Vous avez dit « l’élégance est un état d’esprit », et si on n’a pas le gène de l’élégance ?
On peut apprendre à ne pas faire d’erreur, regarder autour de soi, lire des journaux, s’informer sur le risque zéro. Mais, le chic ne s’apprend pas. On l’a ou pas. C’est un « gift » comme on dirait en anglais.
Finalement, c’est ce qui nous appartient, c’est une attitude, une façon de croiser les jambes, de se tenir, de parler…
L’élégance, c’est aussi l’opposé du laisser-aller. Je n’aime pas le confort. Je n’ai pas de jogging, pas de sneakers, ni de jean. Si je traine chez moi, je mets un legging en cachemire, porté avec un pull en cachemire et des ballerines. J’aime les vêtements qui vous tiennent et vous obligent à une certaine tenue.
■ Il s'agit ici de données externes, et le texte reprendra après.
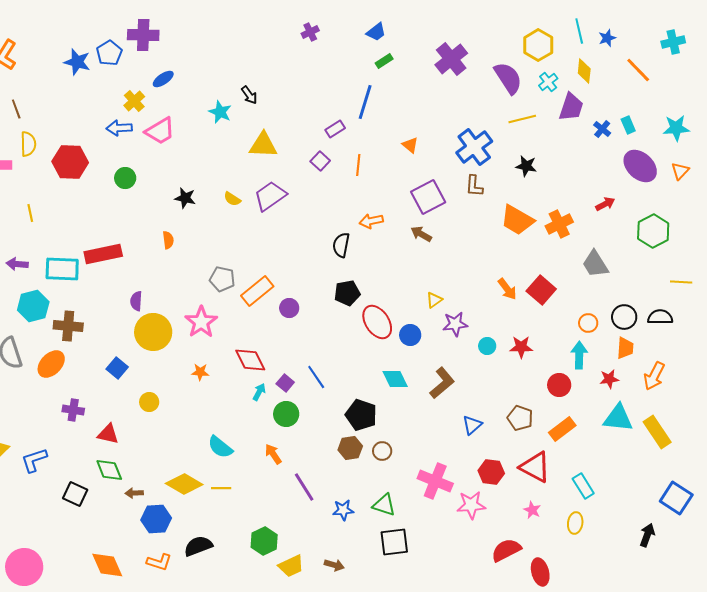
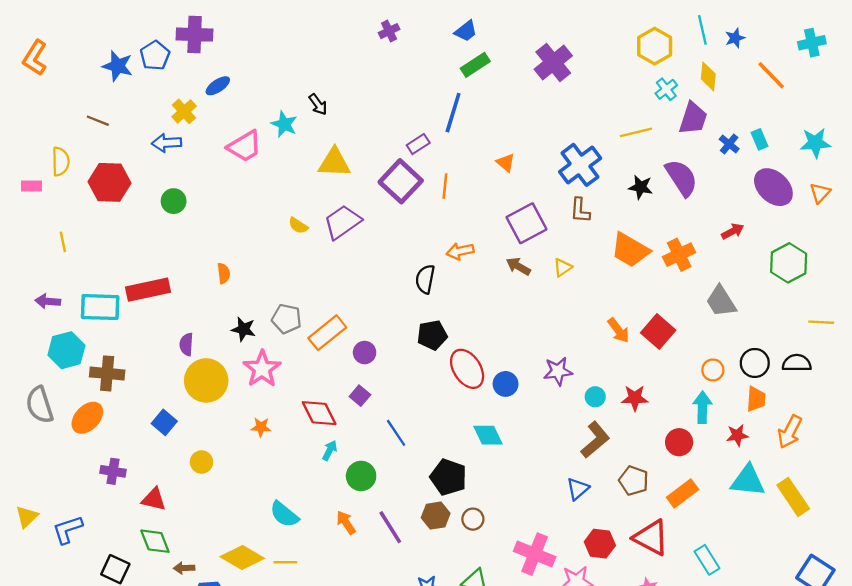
green rectangle: (384, 61) -> (475, 65), size x1.4
purple semicircle: (508, 78) -> (681, 178), moved
brown line: (16, 109) -> (98, 121), moved, turned -48
pink trapezoid: (160, 131) -> (245, 146), moved
purple square: (320, 161) -> (401, 181), size x1.8
black star: (185, 198) -> (243, 329), moved
yellow triangle: (434, 300) -> (563, 267), moved
purple square: (285, 383) -> (360, 396), moved
brown L-shape: (442, 383) -> (595, 440), moved
purple line: (304, 487) -> (390, 527), moved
Pour être à la pointe de la mode cet été, pouvez-vous nous livrer les tendances de 2016 à ne pas manquer ?
Il n’y a plus vraiment de tendance. Les femmes ont décidé qu’il n’y en avait plus, qu’elles allaient mettre ce qui leur va bien. Les quelques pseudo tendances à retenir seraient des tenues un peu hippies, porter une djellaba transparente sur la plage, un look Brigitte Bardot, ça marche toujours. Cependant, les vraies tendances n’existent plus et tant mieux. La femme est plus intelligente, elle n’est plus prête à les suivre bêtement.

Le mot de la fin ?
Si j’étais un designer, je pourrais dire je n’ai pas encore réalisé mon plus beau show. Pour ma part, je n’ai pas fait mon meilleur magazine, ma meilleure séance… voilà, je continue à chercher, à m’amuser. Dans la créativité je peux à nouveau me dépasser.
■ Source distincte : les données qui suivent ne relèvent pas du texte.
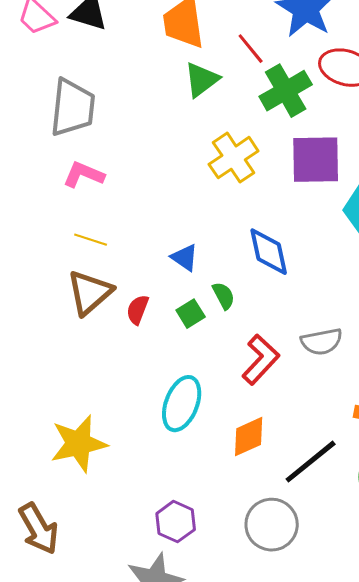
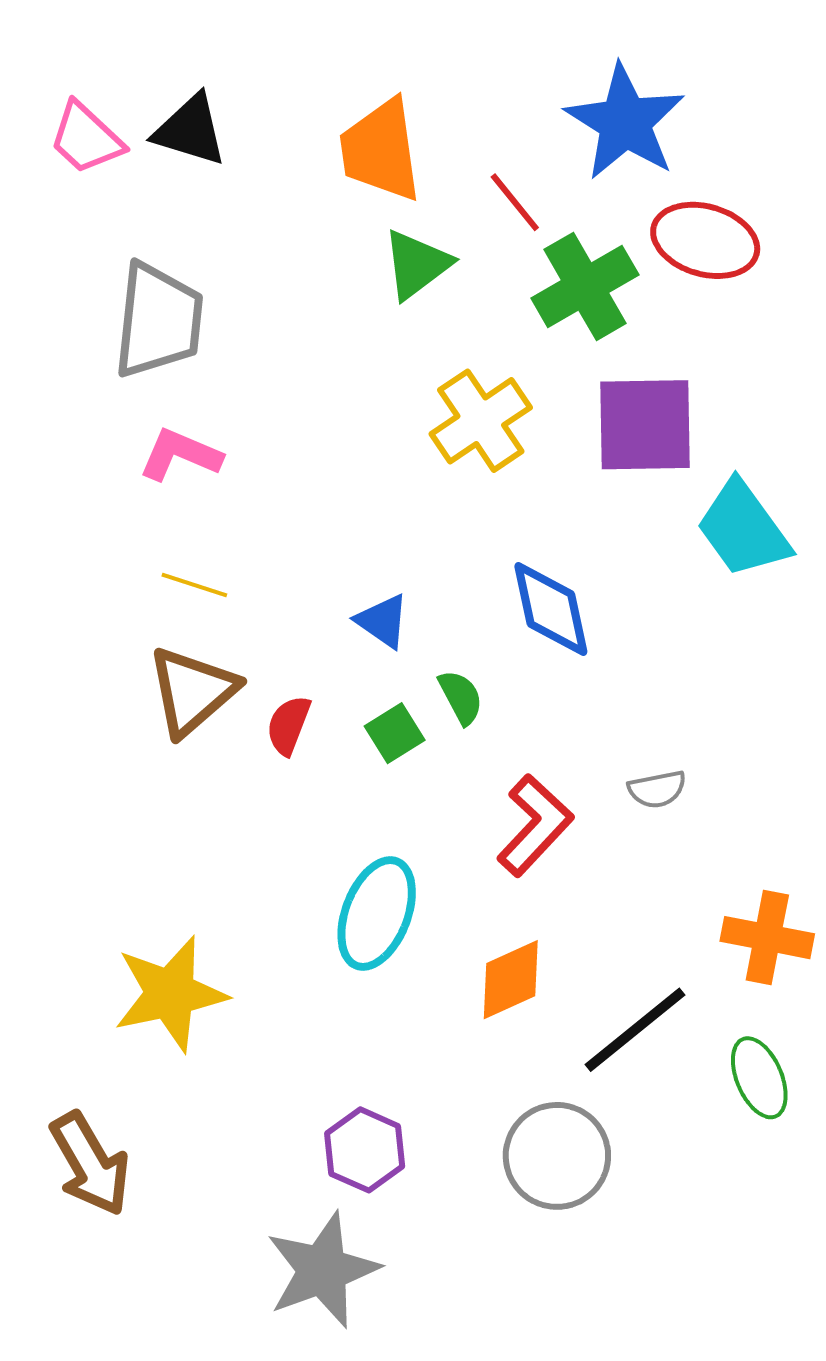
gray semicircle: (322, 342) -> (657, 789), size x0.7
Un jour, mon fils me dit « tu te rends compte que ton nom est devenu une marque ». C’est difficile de faire rentrer ça dans ma petite tête, car je ne me vois jamais comme quelqu’un de connu, mais j’ai compris ce qu’il voulait dire. Aussi, je fais ces collaborations, je crée des parfums parce que finalement mon nom peut être un atout. Tom Ford a un nom qui est reconnu, Kate, Karl, Anna… il n’y en a pas tant que ça et je pense que Carine, on commence à le connaître. J’ai déposé mon nom, il peut devenir une marque.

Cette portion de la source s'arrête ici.